YOUR ASSIGNMENT: Please restate word for word the lines of the entries below from the one with "Tobacco Commission Investment Expands" to the one with "Praise Jah in the Moonlight.", inclusive, and leave out every picture.

INPUT FOR THIS TASK:
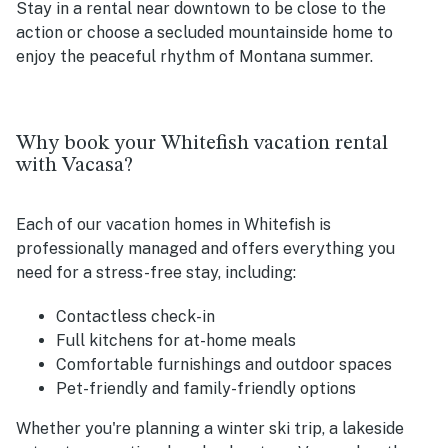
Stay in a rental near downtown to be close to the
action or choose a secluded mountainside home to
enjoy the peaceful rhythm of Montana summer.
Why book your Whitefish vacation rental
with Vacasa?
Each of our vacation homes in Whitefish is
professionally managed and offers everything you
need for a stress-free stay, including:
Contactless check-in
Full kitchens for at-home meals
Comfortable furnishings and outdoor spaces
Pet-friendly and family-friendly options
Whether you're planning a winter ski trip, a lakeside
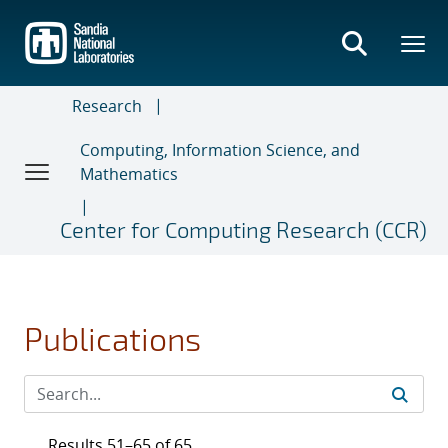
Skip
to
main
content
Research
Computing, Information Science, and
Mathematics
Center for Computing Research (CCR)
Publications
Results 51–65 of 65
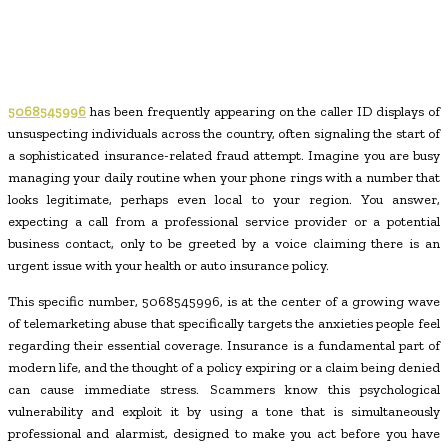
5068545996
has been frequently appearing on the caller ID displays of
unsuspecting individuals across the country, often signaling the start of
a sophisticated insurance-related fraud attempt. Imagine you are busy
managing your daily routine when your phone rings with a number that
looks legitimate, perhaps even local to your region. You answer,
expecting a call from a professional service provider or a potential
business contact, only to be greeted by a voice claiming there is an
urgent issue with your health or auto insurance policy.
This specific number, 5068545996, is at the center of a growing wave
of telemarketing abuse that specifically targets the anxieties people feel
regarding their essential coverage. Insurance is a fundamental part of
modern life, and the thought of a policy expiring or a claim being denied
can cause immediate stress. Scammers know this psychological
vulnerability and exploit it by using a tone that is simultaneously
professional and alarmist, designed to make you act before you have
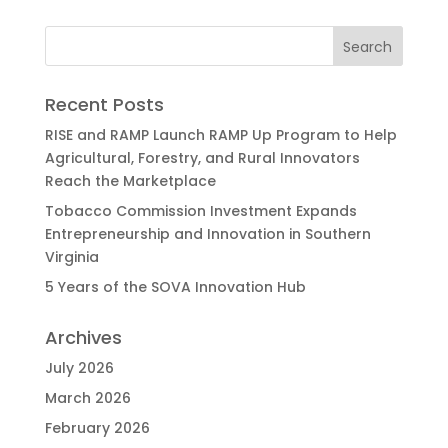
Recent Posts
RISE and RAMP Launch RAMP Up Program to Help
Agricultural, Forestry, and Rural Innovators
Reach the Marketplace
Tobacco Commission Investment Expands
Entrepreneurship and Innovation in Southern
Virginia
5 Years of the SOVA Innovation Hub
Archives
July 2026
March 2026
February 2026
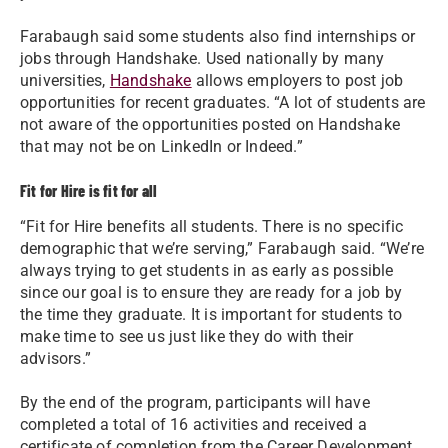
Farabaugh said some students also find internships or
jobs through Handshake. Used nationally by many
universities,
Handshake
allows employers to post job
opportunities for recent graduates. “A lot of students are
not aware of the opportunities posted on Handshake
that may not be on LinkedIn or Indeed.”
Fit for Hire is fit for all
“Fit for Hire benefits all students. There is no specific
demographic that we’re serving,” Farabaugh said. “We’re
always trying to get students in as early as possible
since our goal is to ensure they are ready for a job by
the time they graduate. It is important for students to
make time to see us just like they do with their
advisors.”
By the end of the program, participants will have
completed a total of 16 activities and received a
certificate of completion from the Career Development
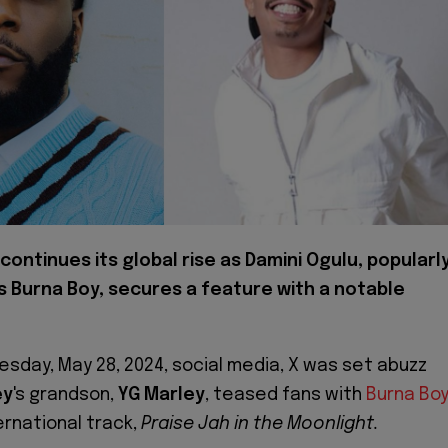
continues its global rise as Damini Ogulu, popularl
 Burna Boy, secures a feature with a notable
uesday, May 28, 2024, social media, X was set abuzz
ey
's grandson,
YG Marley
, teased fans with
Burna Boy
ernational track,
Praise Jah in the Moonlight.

==

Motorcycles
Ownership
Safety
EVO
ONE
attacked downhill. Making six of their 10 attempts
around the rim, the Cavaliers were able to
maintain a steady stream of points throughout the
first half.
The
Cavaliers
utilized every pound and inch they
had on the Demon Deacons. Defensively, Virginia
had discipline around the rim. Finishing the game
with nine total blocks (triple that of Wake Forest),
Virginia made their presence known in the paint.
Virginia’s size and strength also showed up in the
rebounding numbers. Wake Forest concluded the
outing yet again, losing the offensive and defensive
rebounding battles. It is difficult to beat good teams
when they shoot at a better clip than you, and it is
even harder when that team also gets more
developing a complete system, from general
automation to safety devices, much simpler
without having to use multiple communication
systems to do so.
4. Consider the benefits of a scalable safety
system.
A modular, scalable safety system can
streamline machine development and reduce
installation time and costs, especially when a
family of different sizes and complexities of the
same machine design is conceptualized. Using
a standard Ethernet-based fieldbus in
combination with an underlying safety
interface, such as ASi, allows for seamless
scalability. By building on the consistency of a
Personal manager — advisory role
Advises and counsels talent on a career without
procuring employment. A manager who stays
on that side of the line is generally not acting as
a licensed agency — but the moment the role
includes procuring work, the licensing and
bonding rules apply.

SOLUTION BELOW:
Tobacco Commission Investment Expands
Entrepreneurship and Innovation in Southern
Virginia
5 Years of the SOVA Innovation Hub
Archives
July 2026
March 2026
February 2026
Farabaugh said some students also find internships or
jobs through Handshake. Used nationally by many
universities,
Handshake
allows employers to post job
opportunities for recent graduates. “A lot of students are
not aware of the opportunities posted on Handshake
that may not be on LinkedIn or Indeed.”
Fit for Hire is fit for all
“Fit for Hire benefits all students. There is no specific
demographic that we’re serving,” Farabaugh said. “We’re
always trying to get students in as early as possible
since our goal is to ensure they are ready for a job by
the time they graduate. It is important for students to
make time to see us just like they do with their
advisors.”
By the end of the program, participants will have
completed a total of 16 activities and received a
certificate of completion from the Career Development
continues its global rise as Damini Ogulu, popularl
 Burna Boy, secures a feature with a notable
uesday, May 28, 2024, social media, X was set abuzz
ey
's grandson,
YG Marley
, teased fans with
Burna Boy
ernational track,
Praise Jah in the Moonlight.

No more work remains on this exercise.